Trump selbst zeigte sich gelegentlich etwas zurückhaltend. Dennoch betrachtet die republikanische Partei den Iran im Großen und Ganzen immer noch als Schreckgespenst. Obwohl Trump theoretisch gegen „ewige Kriege“ ist, hat er Israel unvorsichtigerweise geraten, als Reaktion auf den iranischen Raketenbeschuss Israels die nukleare Infrastruktur des Landes zu bombardieren und „sich später um den Rest zu kümmern“. Dies ist ein höchst unverantwortlicher Ratschlag, da der Iran weitere Vergeltungsmaßnahmen für jeden israelischen Schlag angekündigt hat. Dies könnte zu einem umfassenden regionalen Krieg im Nahen Osten führen, mit dem sich Trump auseinandersetzen müsste, sollte er im November gewählt werden.

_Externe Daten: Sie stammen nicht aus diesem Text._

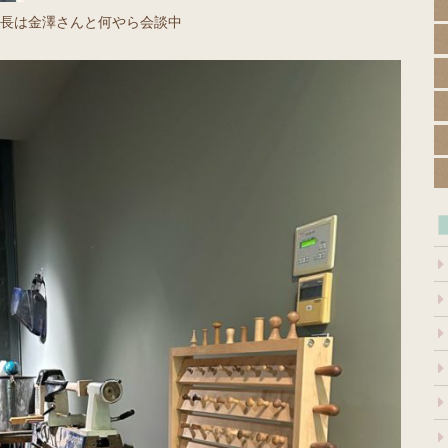
会長は金澤さんと何やら会談中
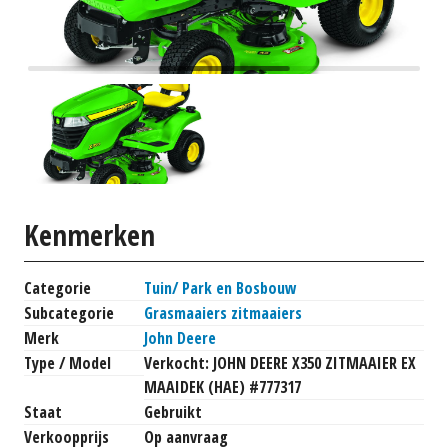
Kenmerken
Categorie
Tuin/ Park en Bosbouw
Subcategorie
Grasmaaiers zitmaaiers
Merk
John Deere
Type / Model
Verkocht: JOHN DEERE X350 ZITMAAIER EX
MAAIDEK (HAE) #777317
Staat
Gebruikt
Verkoopprijs
Op aanvraag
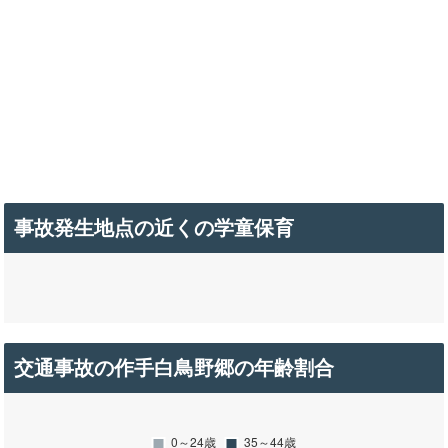
事故発生地点の近くの学童保育
交通事故の作手白鳥野郷の年齢割合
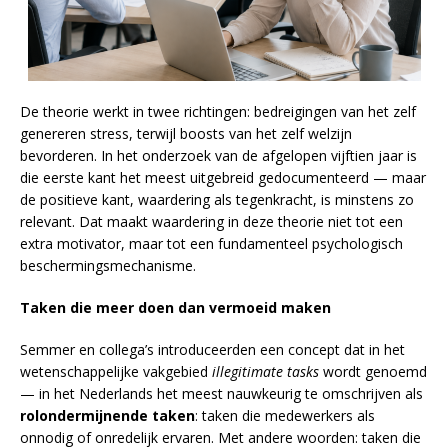
De theorie werkt in twee richtingen: bedreigingen van het zelf
genereren stress, terwijl boosts van het zelf welzijn
bevorderen. In het onderzoek van de afgelopen vijftien jaar is
die eerste kant het meest uitgebreid gedocumenteerd — maar
de positieve kant, waardering als tegenkracht, is minstens zo
relevant. Dat maakt waardering in deze theorie niet tot een
extra motivator, maar tot een fundamenteel psychologisch
beschermingsmechanisme.
Taken die meer doen dan vermoeid maken
Semmer en collega’s introduceerden een concept dat in het
wetenschappelijke vakgebied
illegitimate tasks
wordt genoemd
— in het Nederlands het meest nauwkeurig te omschrijven als
rolondermijnende taken
: taken die medewerkers als
onnodig of onredelijk ervaren. Met andere woorden: taken die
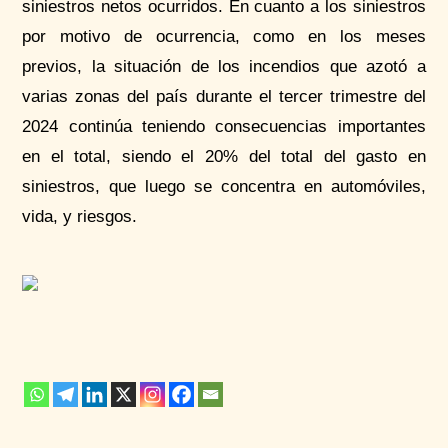
siniestros netos ocurridos. En cuanto a los siniestros
por motivo de ocurrencia, como en los meses
previos, la situación de los incendios que azotó a
varias zonas del país durante el tercer trimestre del
2024 continúa teniendo consecuencias importantes
en el total, siendo el 20% del total del gasto en
siniestros, que luego se concentra en automóviles,
vida, y riesgos.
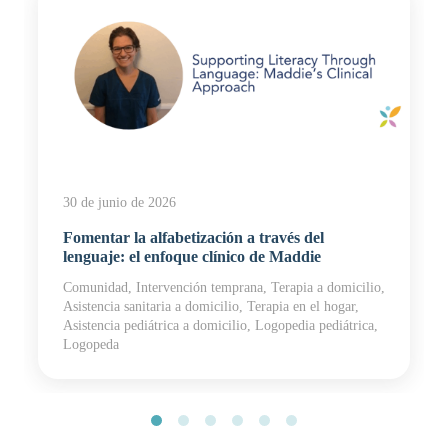
30 de junio de 2026
Fomentar la alfabetización a través del
lenguaje: el enfoque clínico de Maddie
Comunidad, Intervención temprana, Terapia a domicilio,
Asistencia sanitaria a domicilio, Terapia en el hogar,
Asistencia pediátrica a domicilio, Logopedia pediátrica,
Logopeda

In der Tat hat Trump während seiner Präsidentschaft bereits einen „Erst zuschlagen und dann nachdenken“-Ansatz ausprobiert: als er 2020 die Ermordung des Befehlshabers der iranischen Revolutionsgarden, General Qassem Soleimani, anordnete. Durch reines Glück forderte der iranische Vergeltungsschlag damals keine amerikanischen Todesopfer, und Trump musste, sehr zu seiner offensichtlichen Erleichterung, die USA nicht auf einen Krieg mit dem Iran festlegen.
Dieses Glück wird die US-Präsidenten nicht ewig begleiten. Daher obliegt es ihnen, ob Demokraten oder Republikaner, unnötige Kriegshandlungen gegenüber dem Iran zu vermeiden, insbesondere im Namen von Drittländern. Es ist unwahrscheinlich, dass Washington und Teheran in absehbarer Zukunft Freunde werden – dafür sind die politischen Hürden auf beiden Seiten einfach zu hoch -, aber es gibt derzeit keine Herausforderung, die die USA zu einem Krieg zwingen würde. Der erste Schritt, um diese Realität anzuerkennen, wäre, Harris‘ sinnlose Drohungen in Frage zu stellen.